- _WHAT THE TASK ASKS_: Each line below that includes the word "card" is to be reported.

DATA SECTION Block Start

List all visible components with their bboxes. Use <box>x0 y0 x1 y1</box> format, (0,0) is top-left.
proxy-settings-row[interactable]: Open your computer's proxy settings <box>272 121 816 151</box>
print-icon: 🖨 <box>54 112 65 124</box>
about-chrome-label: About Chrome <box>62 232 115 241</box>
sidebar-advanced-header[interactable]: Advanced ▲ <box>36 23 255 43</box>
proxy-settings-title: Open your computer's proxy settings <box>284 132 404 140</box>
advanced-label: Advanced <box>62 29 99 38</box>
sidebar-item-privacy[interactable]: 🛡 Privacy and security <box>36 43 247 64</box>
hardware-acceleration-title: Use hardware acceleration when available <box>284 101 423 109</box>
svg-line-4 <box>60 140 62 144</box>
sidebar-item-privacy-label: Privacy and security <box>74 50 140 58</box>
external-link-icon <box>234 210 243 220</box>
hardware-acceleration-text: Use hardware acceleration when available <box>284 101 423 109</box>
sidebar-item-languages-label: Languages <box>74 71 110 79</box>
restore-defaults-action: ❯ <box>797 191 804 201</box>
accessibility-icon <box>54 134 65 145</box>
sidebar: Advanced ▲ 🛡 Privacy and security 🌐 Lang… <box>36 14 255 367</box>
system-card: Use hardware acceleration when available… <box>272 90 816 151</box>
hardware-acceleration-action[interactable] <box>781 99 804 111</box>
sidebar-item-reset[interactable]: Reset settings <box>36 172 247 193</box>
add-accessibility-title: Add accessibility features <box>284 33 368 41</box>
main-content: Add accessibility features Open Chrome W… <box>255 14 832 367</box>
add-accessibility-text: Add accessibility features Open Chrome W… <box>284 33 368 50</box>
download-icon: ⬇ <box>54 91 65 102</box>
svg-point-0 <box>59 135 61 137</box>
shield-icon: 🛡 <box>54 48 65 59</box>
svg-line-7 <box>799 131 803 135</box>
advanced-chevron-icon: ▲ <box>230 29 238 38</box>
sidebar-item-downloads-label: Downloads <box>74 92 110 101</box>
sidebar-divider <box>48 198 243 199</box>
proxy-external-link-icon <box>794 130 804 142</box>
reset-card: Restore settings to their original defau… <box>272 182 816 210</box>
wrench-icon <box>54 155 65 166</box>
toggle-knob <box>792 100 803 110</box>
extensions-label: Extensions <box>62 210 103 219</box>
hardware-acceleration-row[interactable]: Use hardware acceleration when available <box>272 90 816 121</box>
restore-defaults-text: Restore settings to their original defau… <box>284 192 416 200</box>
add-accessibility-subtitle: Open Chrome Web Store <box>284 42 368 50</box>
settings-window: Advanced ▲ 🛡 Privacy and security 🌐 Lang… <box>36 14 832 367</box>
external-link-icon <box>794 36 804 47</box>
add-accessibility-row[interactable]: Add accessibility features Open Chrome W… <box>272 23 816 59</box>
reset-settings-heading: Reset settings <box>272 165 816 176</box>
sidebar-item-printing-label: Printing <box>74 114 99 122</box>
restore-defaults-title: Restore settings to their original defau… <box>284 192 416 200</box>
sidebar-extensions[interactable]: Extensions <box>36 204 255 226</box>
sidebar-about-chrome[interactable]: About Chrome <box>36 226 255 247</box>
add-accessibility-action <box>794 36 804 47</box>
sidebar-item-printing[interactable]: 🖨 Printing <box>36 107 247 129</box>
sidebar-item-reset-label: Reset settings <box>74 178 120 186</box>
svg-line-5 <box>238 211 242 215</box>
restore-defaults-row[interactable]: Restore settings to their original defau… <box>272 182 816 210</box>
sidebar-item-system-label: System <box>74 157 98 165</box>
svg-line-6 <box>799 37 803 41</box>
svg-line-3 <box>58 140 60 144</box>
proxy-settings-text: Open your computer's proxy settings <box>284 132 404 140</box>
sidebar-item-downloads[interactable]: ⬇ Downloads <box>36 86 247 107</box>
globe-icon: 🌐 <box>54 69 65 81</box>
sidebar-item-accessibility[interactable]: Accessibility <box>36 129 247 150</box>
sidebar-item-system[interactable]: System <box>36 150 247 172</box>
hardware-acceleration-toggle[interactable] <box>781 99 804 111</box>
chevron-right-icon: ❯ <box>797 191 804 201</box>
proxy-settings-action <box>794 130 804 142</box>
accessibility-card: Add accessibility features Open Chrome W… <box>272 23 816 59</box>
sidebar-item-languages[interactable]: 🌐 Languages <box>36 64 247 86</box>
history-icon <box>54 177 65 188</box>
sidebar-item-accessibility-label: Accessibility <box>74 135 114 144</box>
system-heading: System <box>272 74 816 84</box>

DATA SECTION Block End

- _EXERCISE SOLUTION_:
system-card: Use hardware acceleration when available… <box>272 90 816 151</box>
reset-card: Restore settings to their original defau… <box>272 182 816 210</box>
accessibility-card: Add accessibility features Open Chrome W… <box>272 23 816 59</box>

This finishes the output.